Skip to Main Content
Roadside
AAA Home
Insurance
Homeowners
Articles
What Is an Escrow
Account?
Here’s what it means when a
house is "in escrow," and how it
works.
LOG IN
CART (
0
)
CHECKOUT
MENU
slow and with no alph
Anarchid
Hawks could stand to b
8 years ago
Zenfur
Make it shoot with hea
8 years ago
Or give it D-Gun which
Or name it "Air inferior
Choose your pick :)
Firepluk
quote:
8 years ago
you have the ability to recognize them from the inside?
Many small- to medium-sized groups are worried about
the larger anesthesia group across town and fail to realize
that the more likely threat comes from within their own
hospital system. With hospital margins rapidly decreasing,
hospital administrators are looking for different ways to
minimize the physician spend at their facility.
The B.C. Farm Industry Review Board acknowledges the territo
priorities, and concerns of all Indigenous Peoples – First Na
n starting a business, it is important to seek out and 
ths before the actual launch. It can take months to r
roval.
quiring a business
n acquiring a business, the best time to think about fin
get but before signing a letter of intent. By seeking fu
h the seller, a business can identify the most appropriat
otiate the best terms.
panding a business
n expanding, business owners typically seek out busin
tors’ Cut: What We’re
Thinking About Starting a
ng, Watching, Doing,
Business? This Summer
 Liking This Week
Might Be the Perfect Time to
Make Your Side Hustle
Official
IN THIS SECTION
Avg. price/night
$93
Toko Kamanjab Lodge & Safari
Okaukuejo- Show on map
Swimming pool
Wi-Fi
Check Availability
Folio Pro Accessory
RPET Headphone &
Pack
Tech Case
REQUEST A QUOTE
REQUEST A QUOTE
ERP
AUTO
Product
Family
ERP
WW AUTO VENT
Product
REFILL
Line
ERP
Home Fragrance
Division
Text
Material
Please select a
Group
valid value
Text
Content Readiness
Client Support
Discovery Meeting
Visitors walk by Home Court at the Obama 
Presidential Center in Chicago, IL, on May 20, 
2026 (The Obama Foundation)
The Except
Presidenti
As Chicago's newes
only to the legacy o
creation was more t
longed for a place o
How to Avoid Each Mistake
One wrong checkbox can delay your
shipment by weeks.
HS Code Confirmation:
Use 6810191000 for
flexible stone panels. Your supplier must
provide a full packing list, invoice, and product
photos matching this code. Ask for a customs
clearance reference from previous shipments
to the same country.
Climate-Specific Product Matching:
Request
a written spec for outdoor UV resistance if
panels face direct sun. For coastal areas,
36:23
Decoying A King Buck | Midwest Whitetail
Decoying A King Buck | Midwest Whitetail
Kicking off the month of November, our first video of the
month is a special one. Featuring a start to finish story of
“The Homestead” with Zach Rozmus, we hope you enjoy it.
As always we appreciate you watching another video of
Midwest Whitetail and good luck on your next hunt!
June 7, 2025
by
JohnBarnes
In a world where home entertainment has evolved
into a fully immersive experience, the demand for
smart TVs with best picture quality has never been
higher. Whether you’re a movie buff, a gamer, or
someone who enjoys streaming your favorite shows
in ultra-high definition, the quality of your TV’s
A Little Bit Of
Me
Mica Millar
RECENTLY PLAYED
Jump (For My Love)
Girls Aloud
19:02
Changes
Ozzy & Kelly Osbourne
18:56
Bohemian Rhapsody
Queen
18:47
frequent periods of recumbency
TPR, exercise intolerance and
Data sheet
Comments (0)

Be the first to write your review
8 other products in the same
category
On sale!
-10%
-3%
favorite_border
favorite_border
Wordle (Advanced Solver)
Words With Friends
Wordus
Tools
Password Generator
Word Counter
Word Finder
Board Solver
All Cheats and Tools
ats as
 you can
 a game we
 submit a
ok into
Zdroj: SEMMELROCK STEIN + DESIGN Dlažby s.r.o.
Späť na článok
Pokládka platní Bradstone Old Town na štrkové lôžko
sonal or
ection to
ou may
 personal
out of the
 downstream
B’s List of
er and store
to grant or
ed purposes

# Aim of the task:
Work through the records line by line and tally those holding "Content". Reply with the number alone.

# The answer:
2